Making Genomic Prediction of Complex Disease Equitable

Project Summary

Genome-Wide Association Studies (GWAS) are generated at unprecedented scale in order to link genetic variation to susceptibility to disease and other traits. But as the name suggests, GWAS only generate correlation data-and numerous challenges follow. Combining GWAS data with advanced population genetics tools provides a tremendous opportunity to learn about the genetics and evolution of complex human traits; but we need new statistical methods to realize the possible benefits.

My lab will develop such statistical methods and apply them to complex biomedical traits, drawing directly on my previous work and expertise in population genetics, statistical genetics, and computation. First, we will tackle a major concern hindering the adoption of polygenic scores-genetic predictors of complex traits, derived from GWAS: Their poorer performance in groups that differ-whether in genetic ancestry, environmental or social exposures-from the samples in which the GWAS was performed.

We will develop a mechanistic understanding of the determinants of the prediction accuracy of polygenic scores, thereby advancing complex trait genetics research for the benefit of all people-in particular historically underserved and underrepresented groups. Second, we will characterize gene-by-environment interactions in complex traits. There is ample evidence that such interactions are common but evidence from GWAS has been underwhelming.

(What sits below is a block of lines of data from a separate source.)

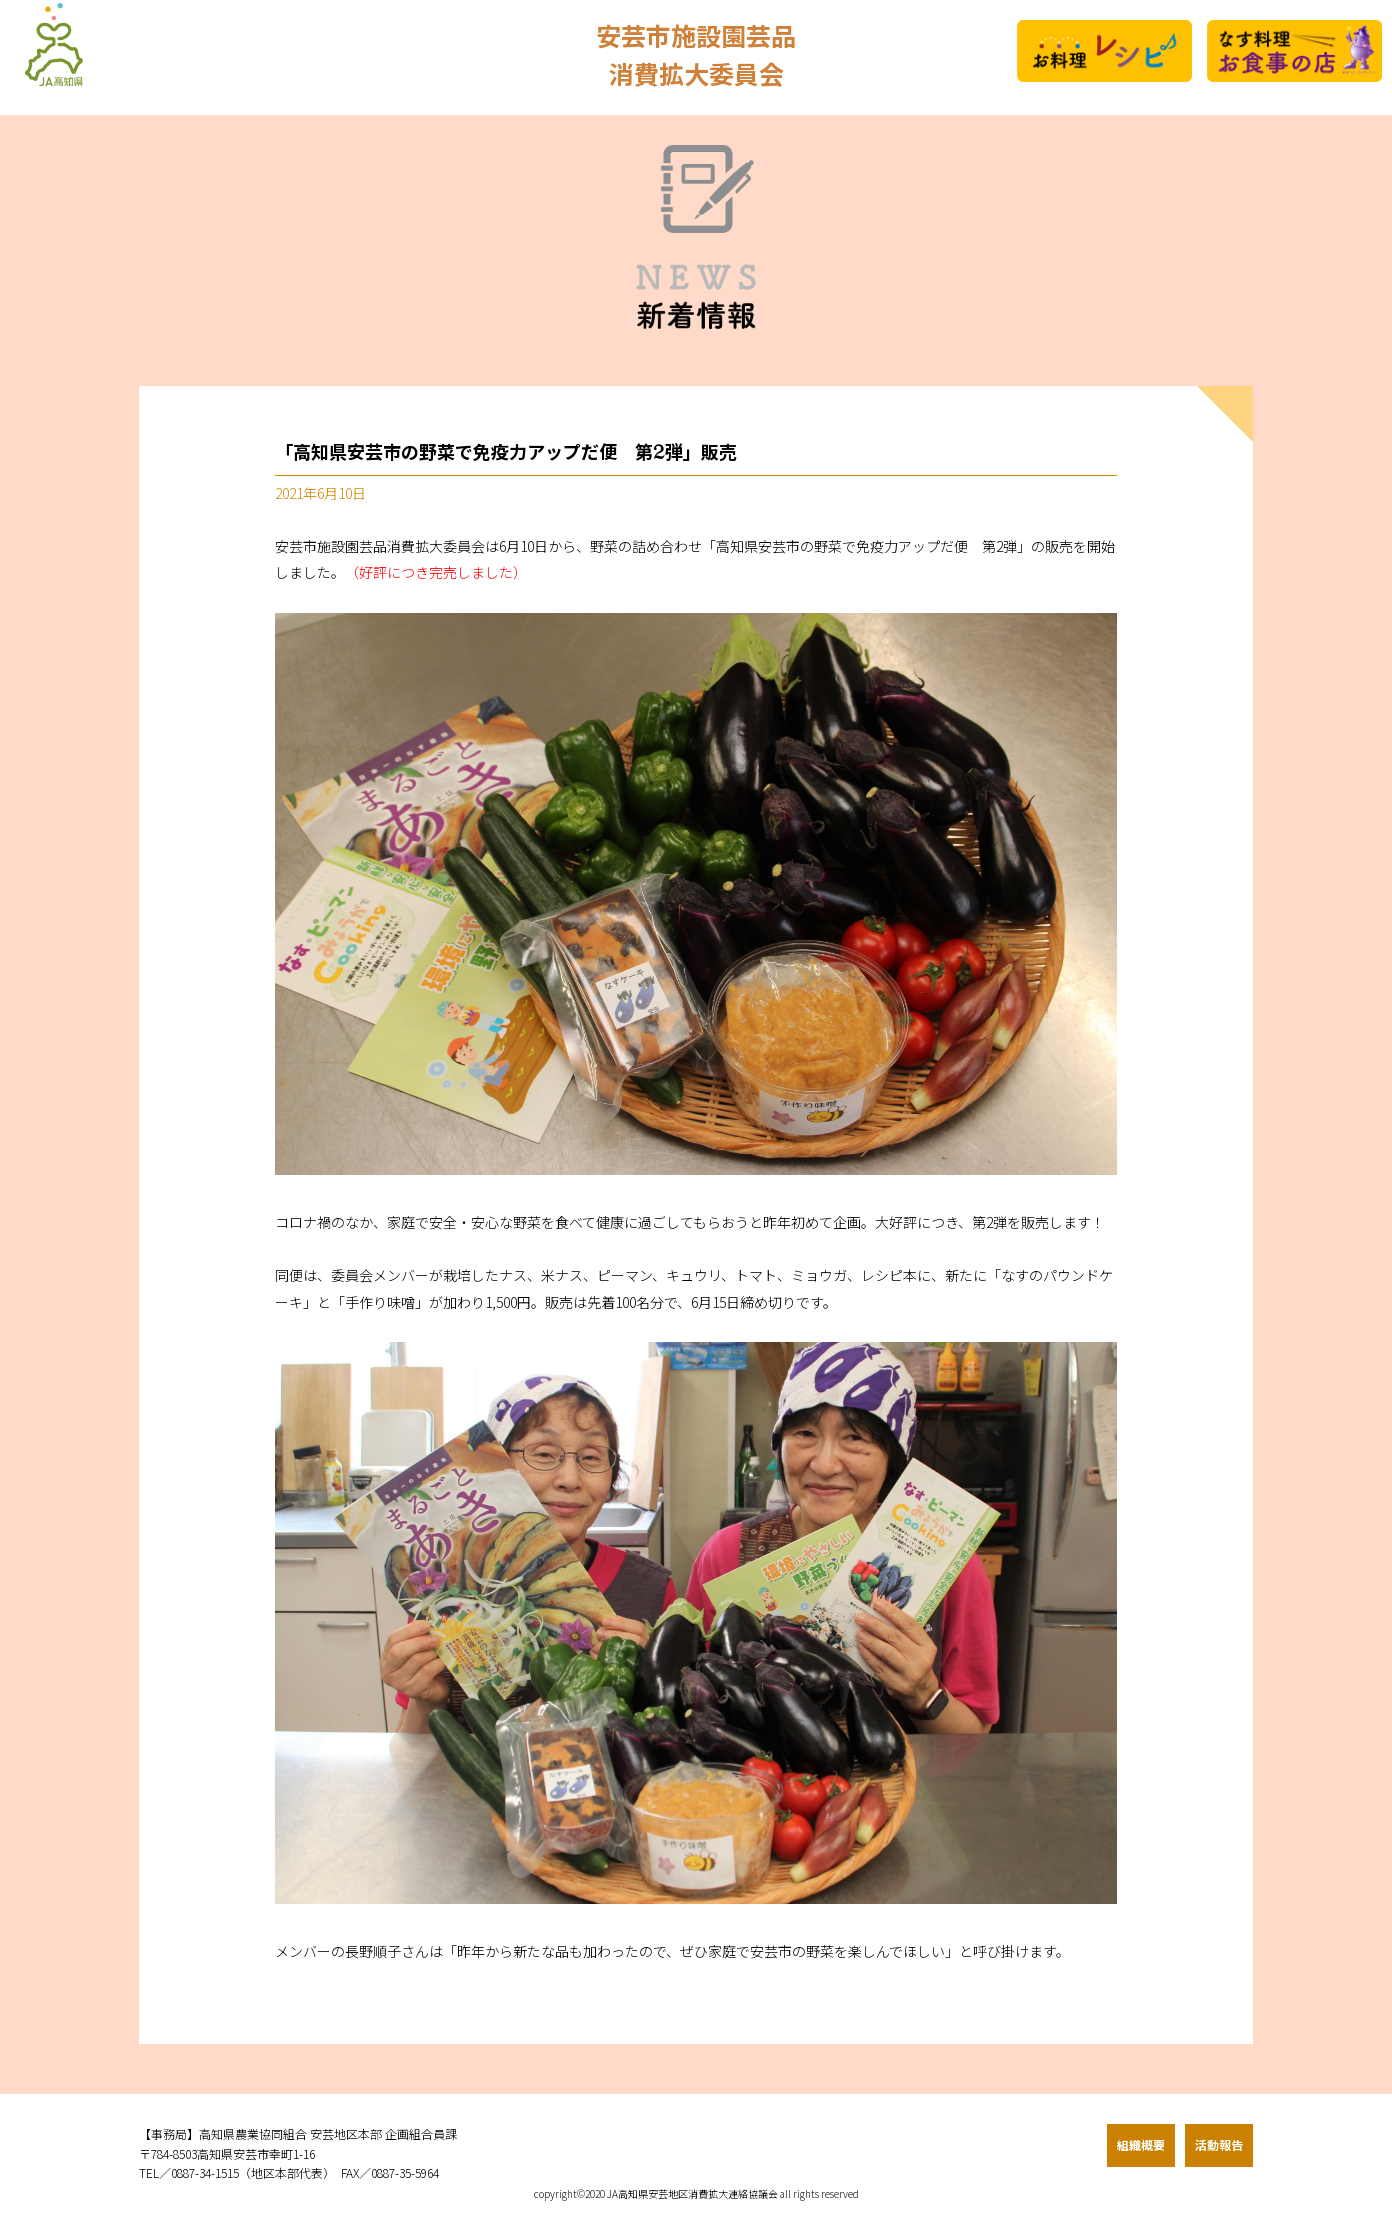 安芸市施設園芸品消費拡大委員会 (696, 57)
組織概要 (1141, 2144)
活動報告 (1219, 2144) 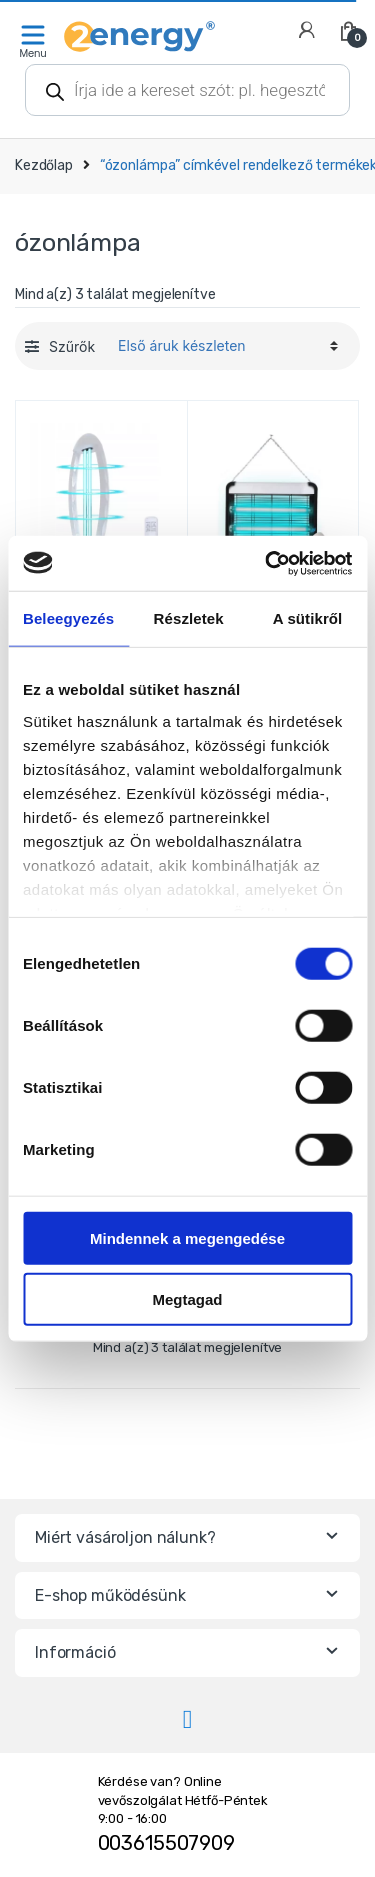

We propose a new approach for characterizing gene-by-environment interactions, that might solve this apparent discrepancy: A model that expects concerted changes in magnitude of effects across a large set of variants, e.g. in response to an environmental cue. Where this model fits, it will be germane to phenotypic prediction and to the problem of polygenic score portability across groups.

Finally, we will leverage the results of the research described above to study natural selection on complex traits in recent human history. We will focus on two directions: (i) Developing a new method to the study of selection on complex human traits-built upon a marriage between the statistical power of standard GWAS and the immunity of family studies to various GWAS confounders; and (ii) Understanding how variants with genetic effects contingent on the environment evolve.

The history of environment-specific selection is hypothesized to have been highly consequential for human health. We will develop new theory and a matching statistical inference tool to understand selective constraint on gene-by- environment interactions, and their consequences for contemporary genetic architecture of complex diseases.